**YOUR ASSIGNMENT**.
In the entries that follow, the lines from the line containing "guesa nos EUA, que" up to and including the line containing "meningkat pada kuartal" must be copied exactly, with pictures omitted.

==== RECORDS

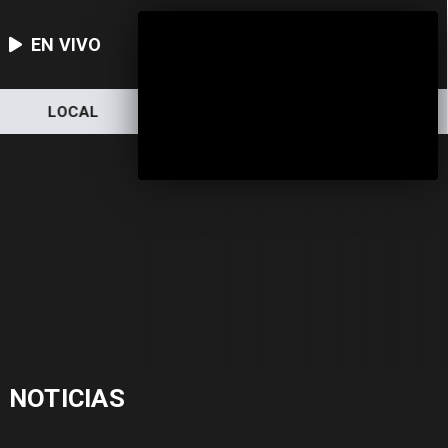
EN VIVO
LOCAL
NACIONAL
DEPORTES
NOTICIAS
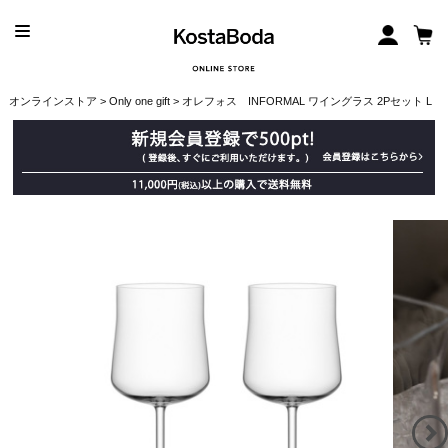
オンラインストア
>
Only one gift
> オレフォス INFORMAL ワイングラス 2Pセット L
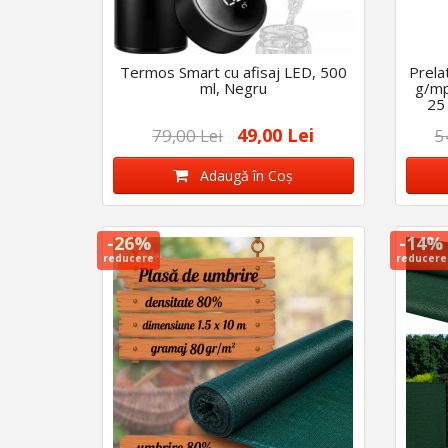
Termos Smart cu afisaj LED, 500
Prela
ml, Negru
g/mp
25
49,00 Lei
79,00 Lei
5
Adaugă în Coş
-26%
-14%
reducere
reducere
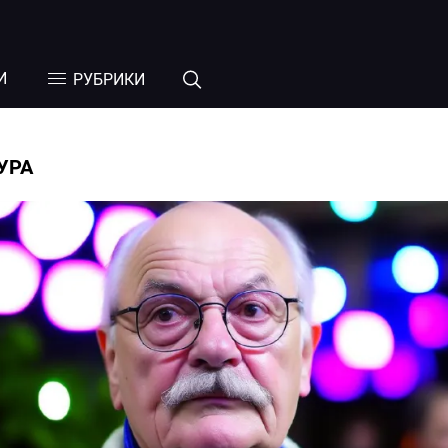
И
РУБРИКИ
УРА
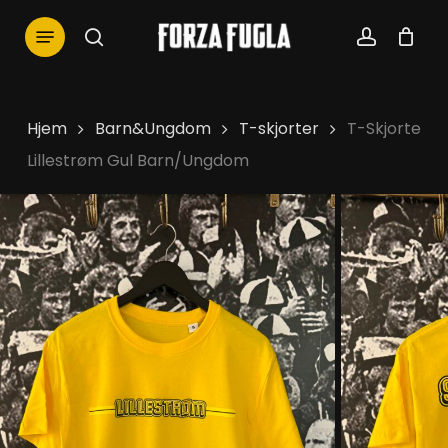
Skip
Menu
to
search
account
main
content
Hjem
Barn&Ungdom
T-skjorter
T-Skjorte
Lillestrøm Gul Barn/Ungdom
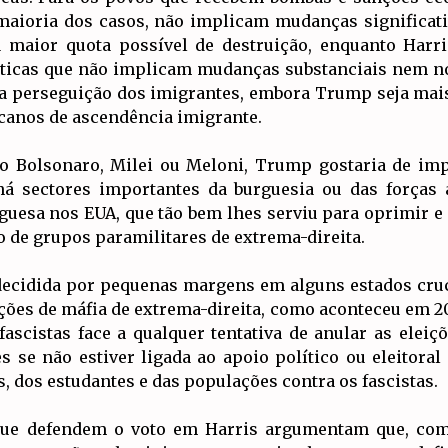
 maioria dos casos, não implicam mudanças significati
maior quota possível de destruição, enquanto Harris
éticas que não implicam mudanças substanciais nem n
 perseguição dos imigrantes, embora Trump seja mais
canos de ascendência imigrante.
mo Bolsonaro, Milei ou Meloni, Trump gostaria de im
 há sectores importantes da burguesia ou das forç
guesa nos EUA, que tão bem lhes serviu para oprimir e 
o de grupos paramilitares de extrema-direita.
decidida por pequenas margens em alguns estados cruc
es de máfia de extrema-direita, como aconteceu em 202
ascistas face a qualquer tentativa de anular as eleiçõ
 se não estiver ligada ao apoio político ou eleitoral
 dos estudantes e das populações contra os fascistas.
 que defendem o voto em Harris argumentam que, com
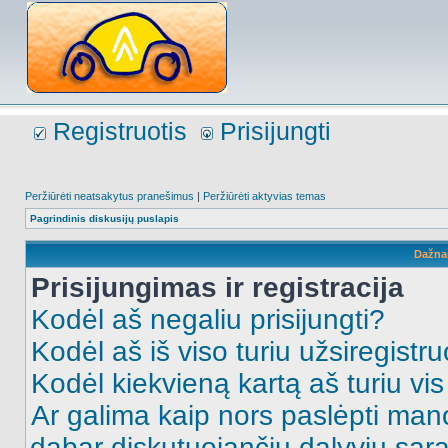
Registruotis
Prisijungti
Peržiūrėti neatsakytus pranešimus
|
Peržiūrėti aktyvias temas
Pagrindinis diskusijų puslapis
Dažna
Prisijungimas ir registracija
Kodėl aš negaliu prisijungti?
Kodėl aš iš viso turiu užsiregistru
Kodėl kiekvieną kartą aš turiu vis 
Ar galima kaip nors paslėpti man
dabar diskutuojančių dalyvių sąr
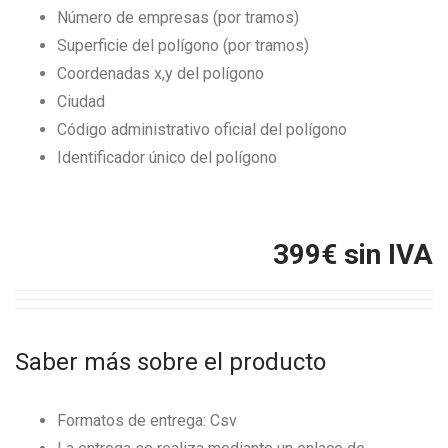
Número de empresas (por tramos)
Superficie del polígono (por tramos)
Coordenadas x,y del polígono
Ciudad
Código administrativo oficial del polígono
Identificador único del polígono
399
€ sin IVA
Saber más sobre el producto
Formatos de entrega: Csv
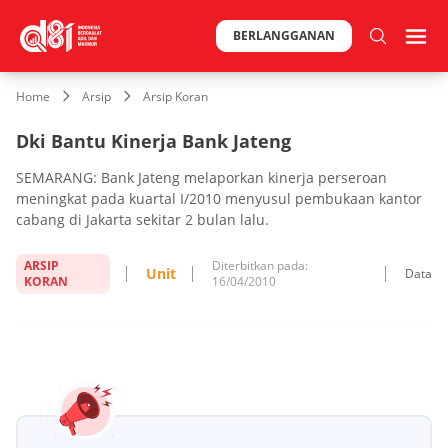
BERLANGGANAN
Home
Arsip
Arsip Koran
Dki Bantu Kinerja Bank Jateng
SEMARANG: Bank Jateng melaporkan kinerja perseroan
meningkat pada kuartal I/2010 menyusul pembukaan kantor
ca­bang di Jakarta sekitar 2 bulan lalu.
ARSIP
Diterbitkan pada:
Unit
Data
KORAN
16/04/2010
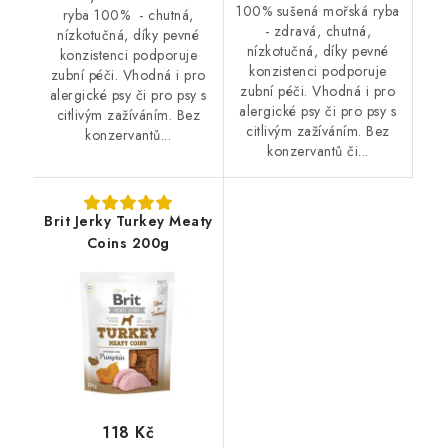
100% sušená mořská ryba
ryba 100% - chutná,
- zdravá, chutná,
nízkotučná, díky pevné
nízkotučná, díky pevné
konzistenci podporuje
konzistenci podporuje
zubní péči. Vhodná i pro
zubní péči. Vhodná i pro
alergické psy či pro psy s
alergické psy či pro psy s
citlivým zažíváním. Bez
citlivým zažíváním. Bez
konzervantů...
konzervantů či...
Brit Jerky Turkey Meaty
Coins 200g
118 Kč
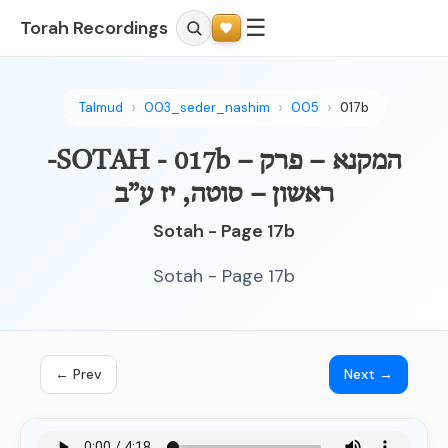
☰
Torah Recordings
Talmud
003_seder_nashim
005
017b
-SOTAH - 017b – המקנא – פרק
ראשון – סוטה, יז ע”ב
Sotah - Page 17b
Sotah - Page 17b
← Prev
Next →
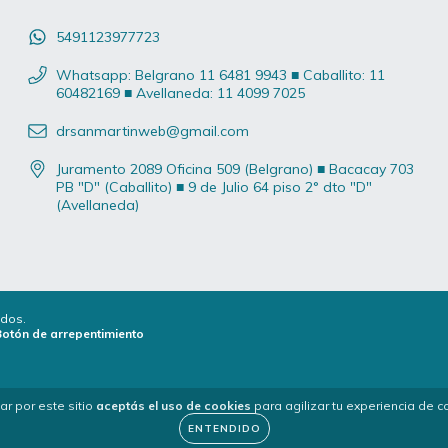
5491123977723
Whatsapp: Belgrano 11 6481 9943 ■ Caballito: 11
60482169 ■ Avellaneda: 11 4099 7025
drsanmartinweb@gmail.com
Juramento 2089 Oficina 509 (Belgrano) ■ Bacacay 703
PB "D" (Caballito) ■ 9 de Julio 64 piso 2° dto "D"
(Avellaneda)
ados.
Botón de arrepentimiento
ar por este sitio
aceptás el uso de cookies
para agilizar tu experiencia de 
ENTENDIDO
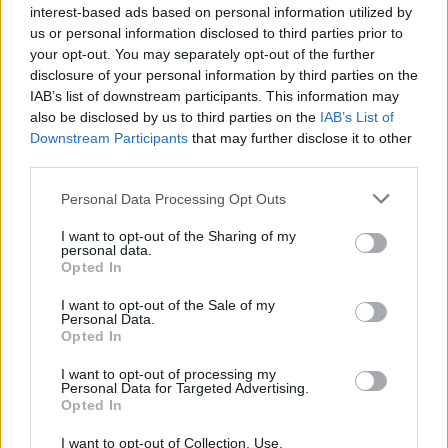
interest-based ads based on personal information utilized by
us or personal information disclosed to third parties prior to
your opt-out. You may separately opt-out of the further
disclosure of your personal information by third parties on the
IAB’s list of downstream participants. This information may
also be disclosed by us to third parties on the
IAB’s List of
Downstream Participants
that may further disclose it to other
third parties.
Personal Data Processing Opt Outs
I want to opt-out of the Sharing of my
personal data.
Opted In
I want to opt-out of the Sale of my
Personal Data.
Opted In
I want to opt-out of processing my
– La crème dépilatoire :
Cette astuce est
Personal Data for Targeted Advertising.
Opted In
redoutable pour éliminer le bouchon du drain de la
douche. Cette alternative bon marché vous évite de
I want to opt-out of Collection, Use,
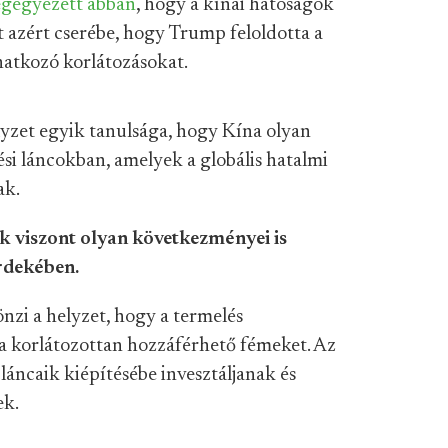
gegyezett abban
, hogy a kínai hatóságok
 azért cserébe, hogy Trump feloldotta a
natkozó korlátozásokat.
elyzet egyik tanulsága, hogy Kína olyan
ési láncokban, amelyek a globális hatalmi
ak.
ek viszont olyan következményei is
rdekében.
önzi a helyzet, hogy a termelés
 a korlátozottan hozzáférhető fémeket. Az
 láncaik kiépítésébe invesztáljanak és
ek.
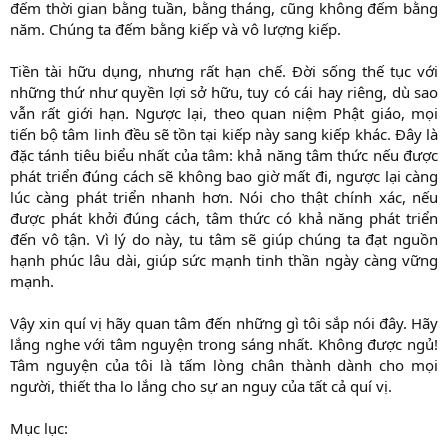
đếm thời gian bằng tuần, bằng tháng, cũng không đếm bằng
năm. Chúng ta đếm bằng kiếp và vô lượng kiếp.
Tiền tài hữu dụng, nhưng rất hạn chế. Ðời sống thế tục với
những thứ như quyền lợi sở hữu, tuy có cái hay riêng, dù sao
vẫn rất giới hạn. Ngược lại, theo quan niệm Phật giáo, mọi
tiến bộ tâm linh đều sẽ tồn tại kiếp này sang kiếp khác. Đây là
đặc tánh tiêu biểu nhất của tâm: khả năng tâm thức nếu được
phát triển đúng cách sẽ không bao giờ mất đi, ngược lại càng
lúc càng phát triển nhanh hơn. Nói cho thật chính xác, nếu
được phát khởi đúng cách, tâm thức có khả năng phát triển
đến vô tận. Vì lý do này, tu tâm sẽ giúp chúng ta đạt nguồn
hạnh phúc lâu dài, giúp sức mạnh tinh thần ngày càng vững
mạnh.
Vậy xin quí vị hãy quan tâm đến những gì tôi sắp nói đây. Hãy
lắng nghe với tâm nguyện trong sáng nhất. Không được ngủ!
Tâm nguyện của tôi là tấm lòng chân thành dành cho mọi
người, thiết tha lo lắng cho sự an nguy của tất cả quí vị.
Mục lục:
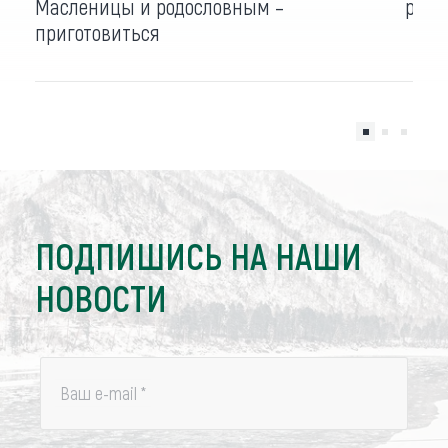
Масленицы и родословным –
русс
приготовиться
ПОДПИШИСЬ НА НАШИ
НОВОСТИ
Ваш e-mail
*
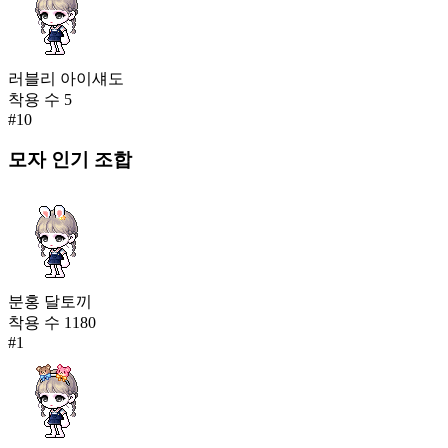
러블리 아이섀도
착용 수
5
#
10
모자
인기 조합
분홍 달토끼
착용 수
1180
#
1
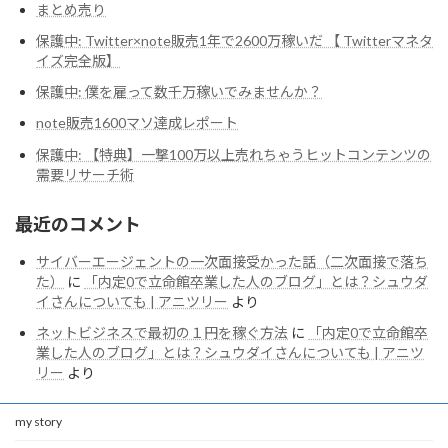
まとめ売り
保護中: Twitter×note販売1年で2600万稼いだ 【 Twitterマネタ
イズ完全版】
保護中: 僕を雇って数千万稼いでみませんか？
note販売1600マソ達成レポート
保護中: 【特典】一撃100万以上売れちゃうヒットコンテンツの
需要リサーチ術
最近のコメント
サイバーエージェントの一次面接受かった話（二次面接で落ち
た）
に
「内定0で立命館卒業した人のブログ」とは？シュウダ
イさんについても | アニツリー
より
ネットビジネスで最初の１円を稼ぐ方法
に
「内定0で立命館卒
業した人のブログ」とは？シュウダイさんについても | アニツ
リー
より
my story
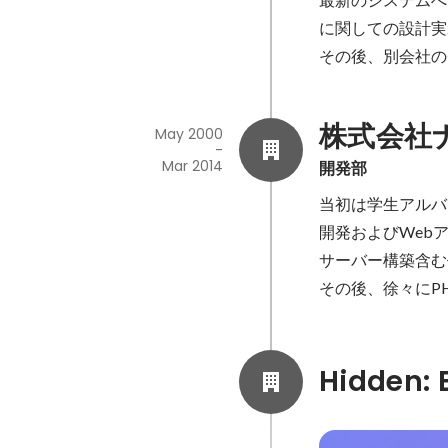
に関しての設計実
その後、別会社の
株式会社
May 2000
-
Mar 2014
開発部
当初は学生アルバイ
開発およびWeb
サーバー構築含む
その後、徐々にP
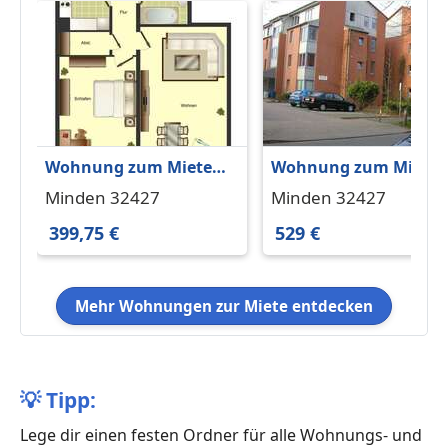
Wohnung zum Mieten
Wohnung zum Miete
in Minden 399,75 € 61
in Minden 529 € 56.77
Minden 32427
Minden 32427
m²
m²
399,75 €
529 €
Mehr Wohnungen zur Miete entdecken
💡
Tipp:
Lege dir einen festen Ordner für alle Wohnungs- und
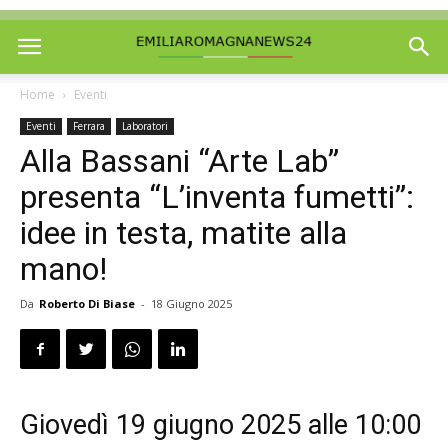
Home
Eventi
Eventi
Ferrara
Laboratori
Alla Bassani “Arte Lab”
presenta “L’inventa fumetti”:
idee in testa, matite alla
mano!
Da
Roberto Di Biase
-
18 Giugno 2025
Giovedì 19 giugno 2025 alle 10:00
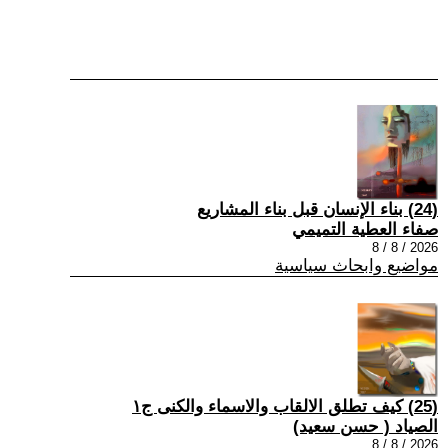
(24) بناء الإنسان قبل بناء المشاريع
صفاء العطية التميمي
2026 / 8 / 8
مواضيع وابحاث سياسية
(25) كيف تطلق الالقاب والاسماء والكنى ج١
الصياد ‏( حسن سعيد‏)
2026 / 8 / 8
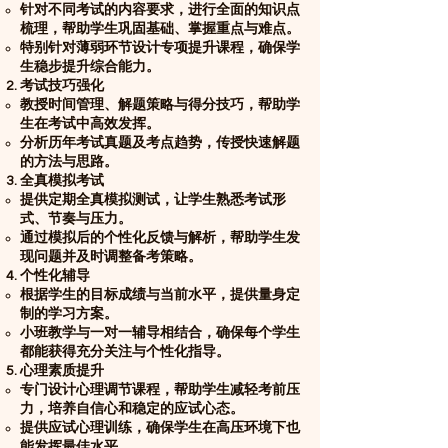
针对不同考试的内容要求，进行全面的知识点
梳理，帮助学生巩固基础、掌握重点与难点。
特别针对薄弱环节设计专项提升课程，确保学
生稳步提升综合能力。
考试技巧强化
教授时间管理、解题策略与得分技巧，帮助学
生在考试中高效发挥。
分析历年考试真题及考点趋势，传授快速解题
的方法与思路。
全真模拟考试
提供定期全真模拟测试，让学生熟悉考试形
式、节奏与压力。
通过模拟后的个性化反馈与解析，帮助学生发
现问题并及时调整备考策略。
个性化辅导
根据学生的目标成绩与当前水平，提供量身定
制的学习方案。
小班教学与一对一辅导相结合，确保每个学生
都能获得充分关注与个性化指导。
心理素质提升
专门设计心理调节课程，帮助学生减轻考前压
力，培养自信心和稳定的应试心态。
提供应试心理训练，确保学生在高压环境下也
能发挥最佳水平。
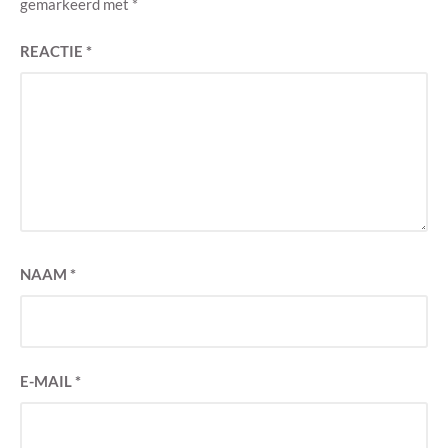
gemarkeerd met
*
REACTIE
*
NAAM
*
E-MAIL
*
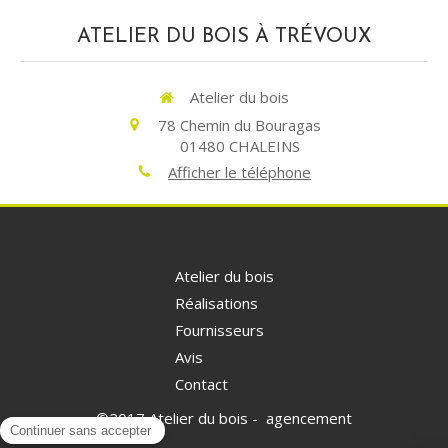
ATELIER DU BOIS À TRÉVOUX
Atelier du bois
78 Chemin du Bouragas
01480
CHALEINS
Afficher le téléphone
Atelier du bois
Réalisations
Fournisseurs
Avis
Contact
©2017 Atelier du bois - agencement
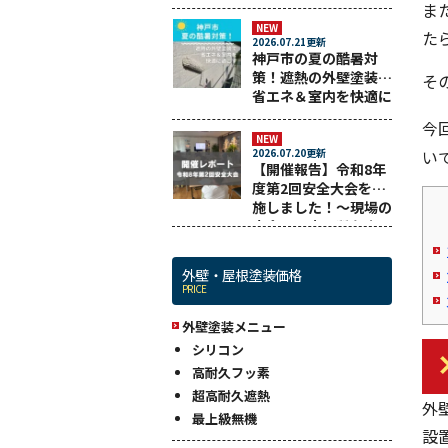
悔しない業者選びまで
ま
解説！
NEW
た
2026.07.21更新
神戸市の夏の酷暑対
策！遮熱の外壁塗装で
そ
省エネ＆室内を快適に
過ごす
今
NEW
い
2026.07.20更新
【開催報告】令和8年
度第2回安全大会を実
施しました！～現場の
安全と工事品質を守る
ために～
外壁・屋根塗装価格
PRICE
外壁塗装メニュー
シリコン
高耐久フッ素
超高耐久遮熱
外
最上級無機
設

========

**SOLUTION TO THIS TASK**.
guesa nos EUA, que tão bem lhes serviu para oprimir e 
o de grupos paramilitares de extrema-direita.
decidida por pequenas margens em alguns estados cruc
es de máfia de extrema-direita, como aconteceu em 202
ascistas face a qualquer tentativa de anular as eleiçõ
 se não estiver ligada ao apoio político ou eleitoral
 dos estudantes e das populações contra os fascistas.
 que defendem o voto em Harris argumentam que, com
Registruotis
Prisijungti
Peržiūrėti neatsakytus pranešimus
|
Peržiūrėti aktyvias temas
Pagrindinis diskusijų puslapis
Dažna
Prisijungimas ir registracija
Kodėl aš negaliu prisijungti?
Kodėl aš iš viso turiu užsiregistru
Kodėl kiekvieną kartą aš turiu vis 
Ar galima kaip nors paslėpti man
dabar diskutuojančių dalyvių sąr
Número de empresas (por tramos)
Superficie del polígono (por tramos)
Coordenadas x,y del polígono
Ciudad
Código administrativo oficial del polígono
Identificador único del polígono
399
€ sin IVA
Saber más sobre el producto
Formatos de entrega: Csv
BERLANGGANAN
Home
Arsip
Arsip Koran
Dki Bantu Kinerja Bank Jateng
SEMARANG: Bank Jateng melaporkan kinerja perseroan
meningkat pada kuartal I/2010 menyusul pembukaan kantor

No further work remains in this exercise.